Quelques semaines avant cet incident, en janvier 2020, cinq hommes d’affaires pakistanais ont été inculpés aux États-Unis pour avoir exploité un réseau international de sociétés écrans pour exporter des produits d’origine américaine au Pakistan afin de les utiliser dans le programme nucléaire de ce pays. Les cinq inculpés ont été accusés notamment d’exploiter une société écran appelée Business World à Rawalpindi, au Pakistan, pour conspiration en vue de violer l’International Emergency Economic Powers Act et l’Export Control Reform Act. Le procureur général adjoint au sein de la National Security Division, John Demers, a déclaré que « les accusés ont fait passer illégalement des marchandises d’origine américaine à des entités qui ont été désignées depuis des années comme des menaces pour la sécurité nationale des États-Unis en raison de leurs liens avec les programmes d’armement du Pakistan ». Selon l’acte d’accusation, les hommes ont transporté les marchandises en question, pour le compte de l’Advanced Engineering Research Organization du Pakistan (AERO) et de la PAEC, sans licence d’exportation. L’acte a identifié 38 exportations illégales liées au nucléaire en provenance de 29 entreprises américaines vers le Pakistan, entre septembre 2014 et octobre 2019.
Les deux entités pakistanaises (AERO et PAEC) figurent sur la liste du ministère américain du commerce des entreprises tenues de détenir une licence d’exportation, en raison de leurs activités jugées contraires aux intérêts de la sécurité nationale ou de la politique étrangère des États-Unis. La PAEC a été ajoutée à la liste en 1998, après que le Pakistan ait effectué une série d’essais nucléaires souterrains en réponse aux essais nucléaires indiens.
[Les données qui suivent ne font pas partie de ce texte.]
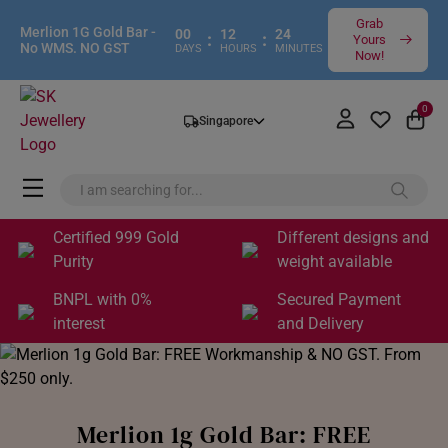
Grab
Merlion 1G Gold Bar -
00
12
24
:
:
Yours
No WMS. NO GST
DAYS
HOURS
MINUTES
Now!
0
Singapore
Certified 999 Gold
Different designs and
Purity
weight available
BNPL with 0%
Secured Payment
interest
and Delivery
Merlion 1g Gold Bar: FREE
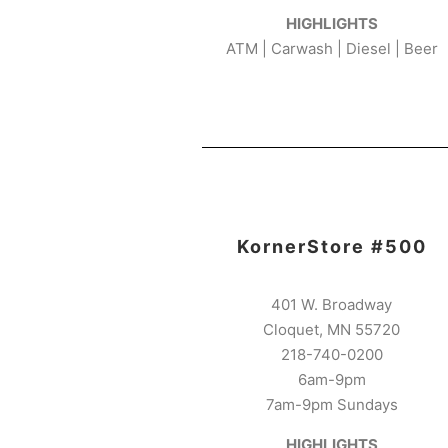
HIGHLIGHTS
ATM | Carwash | Diesel | Beer
KornerStore #500
401 W. Broadway
Cloquet, MN 55720
218-740-0200
6am-9pm
7am-9pm Sundays
HIGHLIGHTS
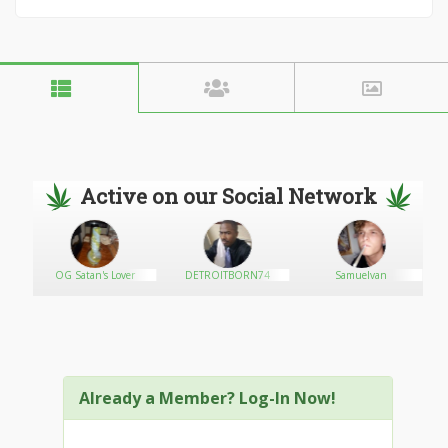
Active on our Social Network
OG Satan's Lover
DETROITBORN74
Samuelvan
Already a Member? Log-In Now!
L’AERO a été incluse en 2014, quand les États-Unis ont découvert qu’ils avaient utilisé des intermédiaires et des sociétés écrans pour acquérir des biens pour les programmes pakistanais de missiles de croisière et de drones stratégiques, selon le ministère US de la Justice.
Ces incidents soulignent les dangers liés à la prolifération nucléaire et plus particulièrement à la mauvaise gestion de la technologie atomique par des pays comme le Pakistan (ou encore l’Iran), qui nourrissent des ambitions nucléaires, avec la complicité de la Chine ou en ayant recours à des trafics internationaux qui constituent une violation des législations mondiales de lutte contre la prolifération nucléaire.
* Écrivain et consultant, président du Roland Jacquard Global Security Consulting (RJGSC).